Please set down exactly the lines from the one that contains "équipé d’une petite" through the end of the material, leaving out every picture.

┄┄┄┄┄┄┄┄┄┄

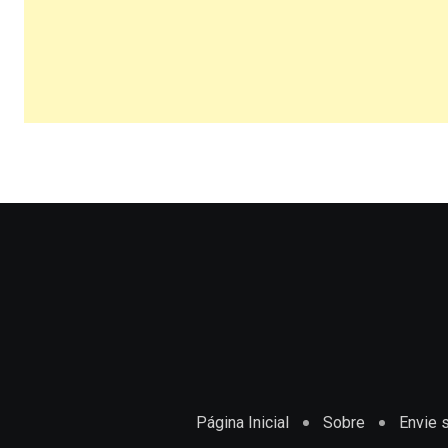
Página Inicial
Sobre
Envie s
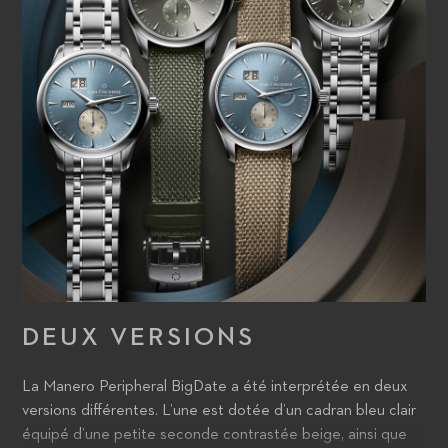
DEUX VERSIONS
La Manero Peripheral BigDate a été interprétée en deux
versions différentes. L’une est dotée d’un cadran bleu clair
équipé d’une petite seconde contrastée beige, ainsi que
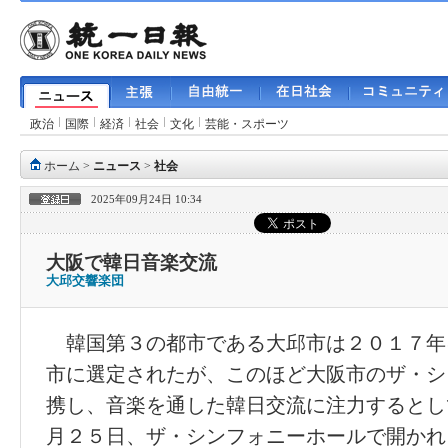
政治
国際
経済
社会
文化
芸能・スポーツ
ホーム
>
ニュース
>
社会
2025年09月24日 10:34
大阪で韓日音楽交流
大邱交響楽団
韓国第３の都市である大邱市は２０１７年
市に選定されたが、このほど大阪市のザ・シ
携し、音楽を通した韓日交流に注力するとし
月２５日、ザ・シンフォニーホールで開かれ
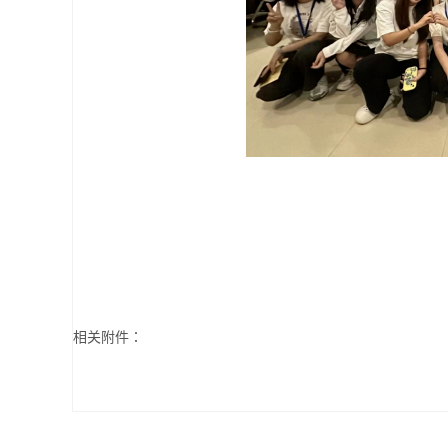
相关附件：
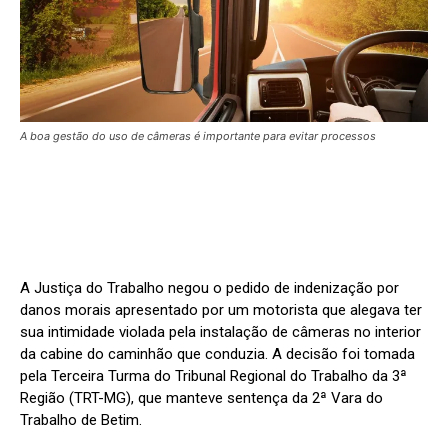
A boa gestão do uso de câmeras é importante para evitar processos
A Justiça do Trabalho negou o pedido de indenização por
danos morais apresentado por um motorista que alegava ter
sua intimidade violada pela instalação de câmeras no interior
da cabine do caminhão que conduzia. A decisão foi tomada
pela Terceira Turma do Tribunal Regional do Trabalho da 3ª
Região (TRT-MG), que manteve sentença da 2ª Vara do
Trabalho de Betim.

┄┄┄┄┄┄┄┄┄┄

◆ SOLUTION BELOW ◆
équipé d’une petite seconde contrastée beige, ainsi que
政治
国際
経済
社会
文化
芸能・スポーツ
ホーム
>
ニュース
>
社会
2025年09月24日 10:34
大阪で韓日音楽交流
大邱交響楽団
韓国第３の都市である大邱市は２０１７年
市に選定されたが、このほど大阪市のザ・シ
携し、音楽を通した韓日交流に注力するとし
月２５日、ザ・シンフォニーホールで開かれ
相关附件：
A boa gestão do uso de câmeras é importante para evitar processos
A Justiça do Trabalho negou o pedido de indenização por
danos morais apresentado por um motorista que alegava ter
sua intimidade violada pela instalação de câmeras no interior
da cabine do caminhão que conduzia. A decisão foi tomada
pela Terceira Turma do Tribunal Regional do Trabalho da 3ª
Região (TRT-MG), que manteve sentença da 2ª Vara do
Trabalho de Betim.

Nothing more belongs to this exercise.